What is required: Narrow the data below down to the lines containing "Николаеве".

Entries taken from a collection:

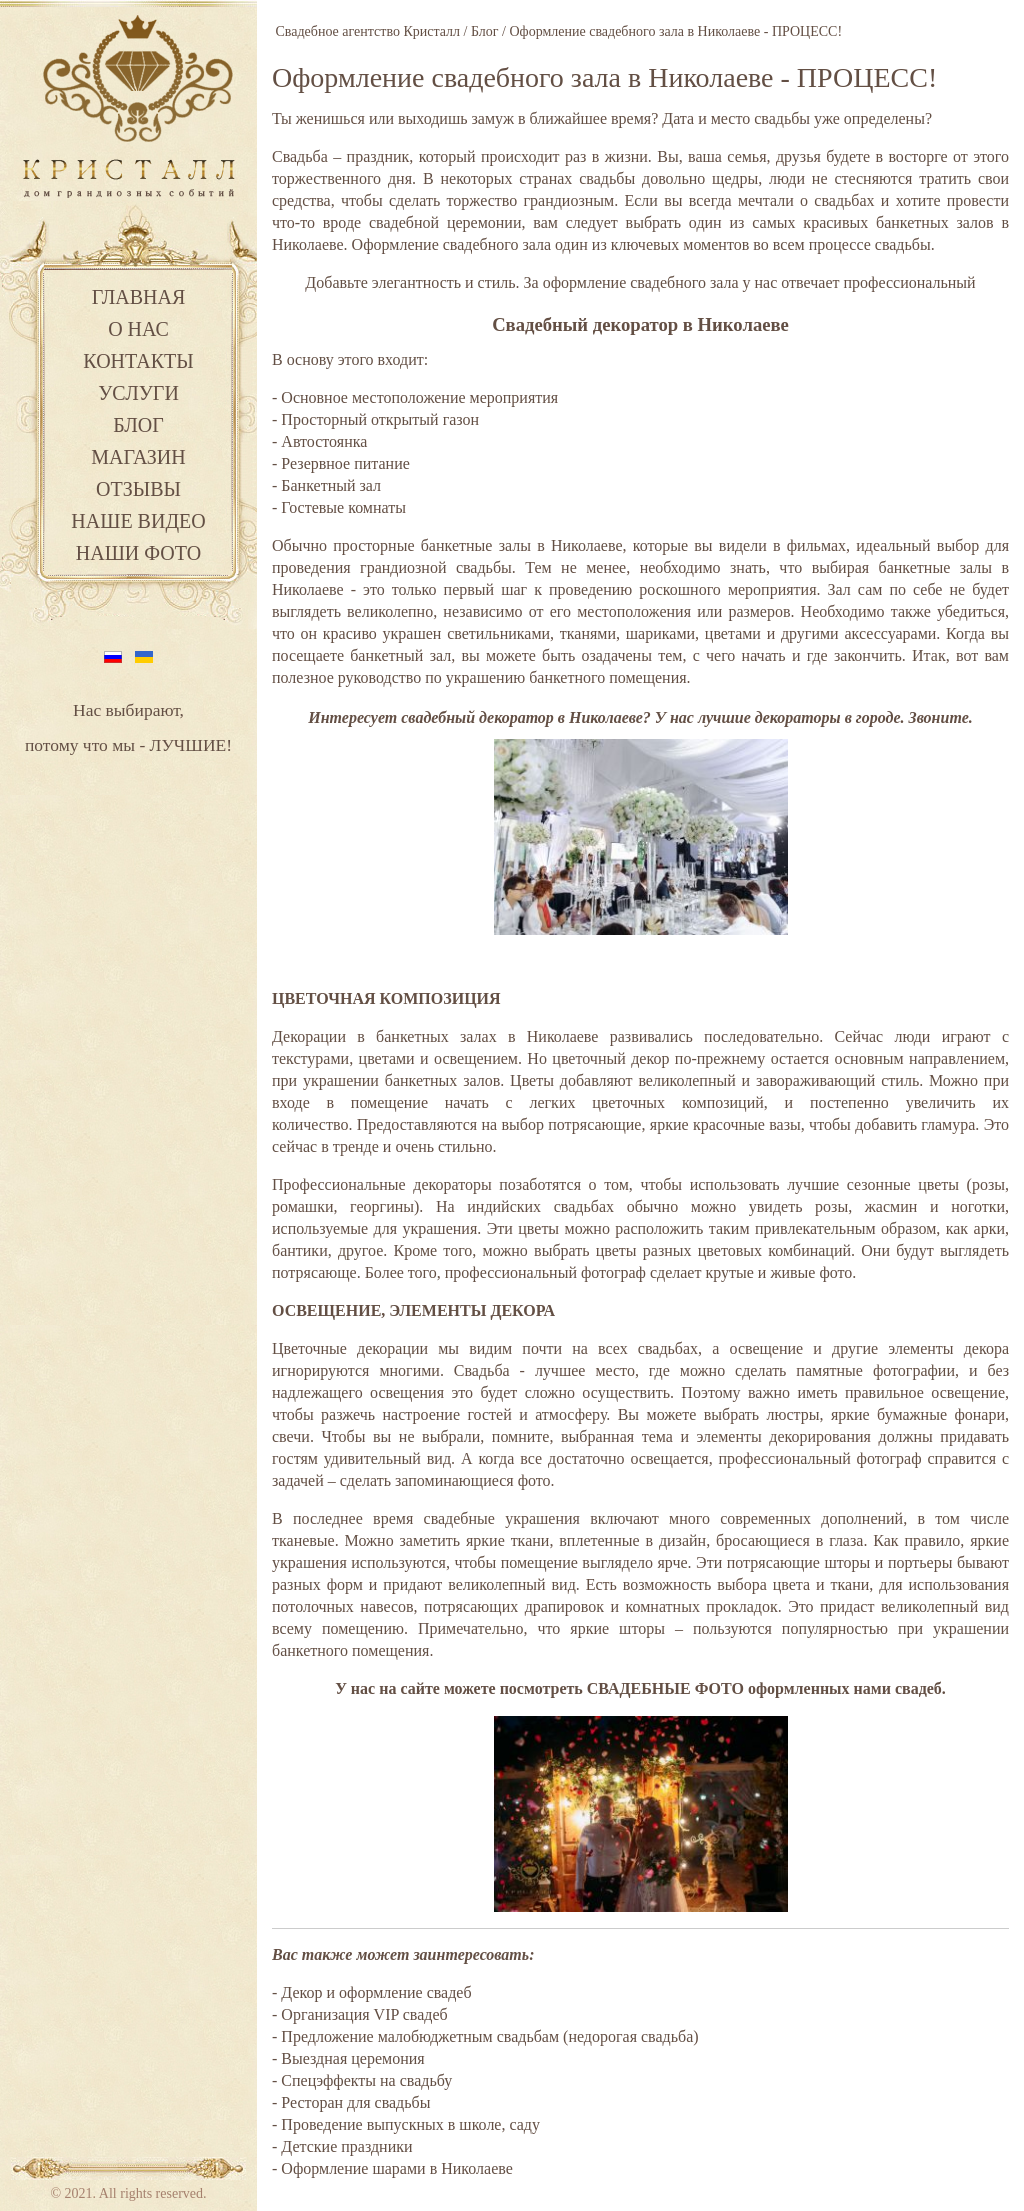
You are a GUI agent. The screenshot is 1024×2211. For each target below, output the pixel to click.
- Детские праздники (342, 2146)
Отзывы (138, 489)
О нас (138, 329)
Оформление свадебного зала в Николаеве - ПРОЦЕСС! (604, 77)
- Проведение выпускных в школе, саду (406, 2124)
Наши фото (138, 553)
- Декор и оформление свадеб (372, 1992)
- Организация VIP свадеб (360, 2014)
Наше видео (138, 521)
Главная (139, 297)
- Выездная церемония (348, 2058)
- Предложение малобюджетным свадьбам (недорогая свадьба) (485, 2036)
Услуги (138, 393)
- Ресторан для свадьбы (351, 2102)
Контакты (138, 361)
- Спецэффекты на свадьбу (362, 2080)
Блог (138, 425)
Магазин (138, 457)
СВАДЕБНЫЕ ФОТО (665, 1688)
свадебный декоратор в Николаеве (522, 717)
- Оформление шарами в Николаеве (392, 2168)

Answer for the task:
Оформление свадебного зала в Николаеве - ПРОЦЕСС! (604, 77)
свадебный декоратор в Николаеве (522, 717)
- Оформление шарами в Николаеве (392, 2168)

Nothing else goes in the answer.